Metabolic dysfunction-associated steatotic liver disease (MASLD) is common in patients with type 2 diabetes mellitus (T2DM), but practical non-invasive screening approaches remain limited in routine clinical care. A cross-sectional study published in Cardiovascular Diabetology evaluated whether lipid accumulation product (LAP) could help identify prevalent MASLD in hospitalized adults with T2DM.
The analysis included 495 inpatients with T2DM and assessed the association between log10-transformed LAP and MASLD prevalence. Using the Boruta feature-selection algorithm, the analysis identified log10LAP as the most robust indicator associated with MASLD among evaluated variables.
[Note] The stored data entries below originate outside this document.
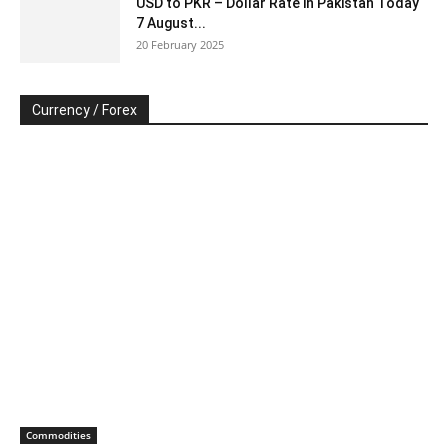
USD to PKR – Dollar Rate in Pakistan Today
7 August...
20 February 2025
Currency / Forex
Commodities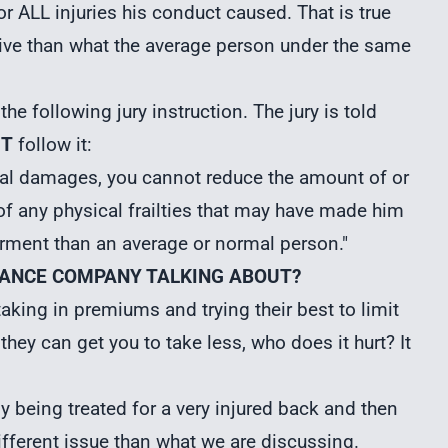
or ALL injuries his conduct caused. That is true
sive than what the average person under the same
the following jury instruction. The jury is told
T
follow it:
tual damages, you cannot reduce the amount of or
 any physical frailties that may have made him
airment than an average or normal person."
SURANCE COMPANY TALKING ABOUT?
aking in premiums and trying their best to limit
they can get you to take less, who does it hurt? It
dy being treated for a very injured back and then
different issue than what we are discussing.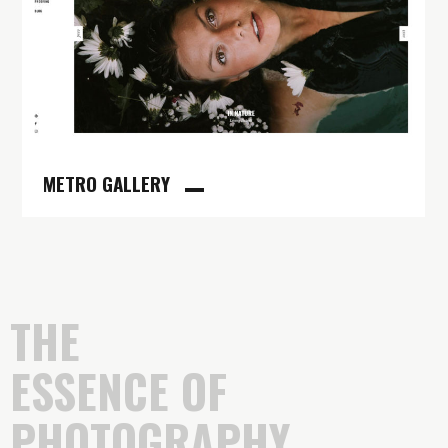
METRO GALLERY
THE
ESSENCE OF
PHOTOGRAPHY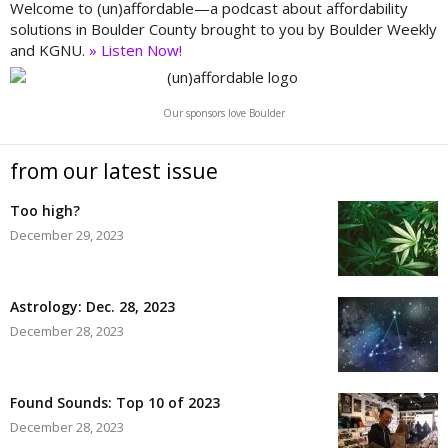
Welcome to (un)affordable—a podcast about affordability
solutions in Boulder County brought to you by Boulder Weekly
and KGNU.
» Listen Now!
Our sponsors love Boulder
from our latest issue
Too high?
December 29, 2023
Astrology: Dec. 28, 2023
December 28, 2023
Found Sounds: Top 10 of 2023
December 28, 2023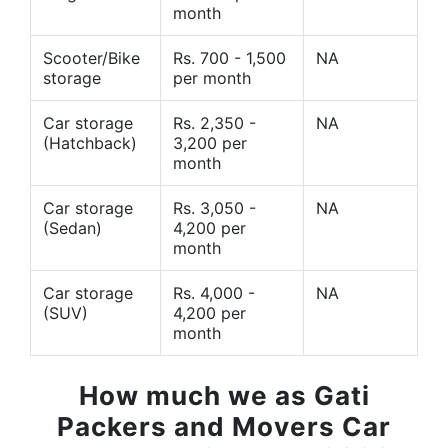
month
Scooter/Bike
Rs. 700 - 1,500
NA
storage
per month
Car storage
Rs. 2,350 -
NA
(Hatchback)
3,200 per
month
Car storage
Rs. 3,050 -
NA
(Sedan)
4,200 per
month
Car storage
Rs. 4,000 -
NA
(SUV)
4,200 per
month
How much we as Gati
Packers and Movers Car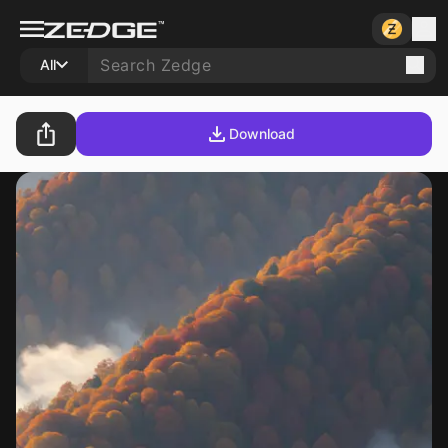
All
Download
External validation was performed using an independent National Health and Nutrition Examination Survey (NHANES) cohort involving 630 participants.
Findings
- Higher log10LAP was independently associated with MASLD (OR 1.83; 95% CI 1.43-2.35).
- Optimal sex-specific cutoffs were 20.4 for men and 27.0 for women, with a positive predictive value of 85.93%.
- Discriminative performance was highest in patients younger than 55 years (AUC 0.855).
- Reliable discrimination was maintained in non-obese patients (AUC 0.711).
- Decision curve analysis showed greater net benefit for the LAP-based model than a “screen-all” strategy at threshold probabilities greater than 0.20.
- External NHANES validation confirmed independent associations between LAP and MASLD risk (P < 0.05).
The findings suggest that LAP may help support non-invasive MASLD screening in patients with T2DM, particularly among younger and non-obese populations.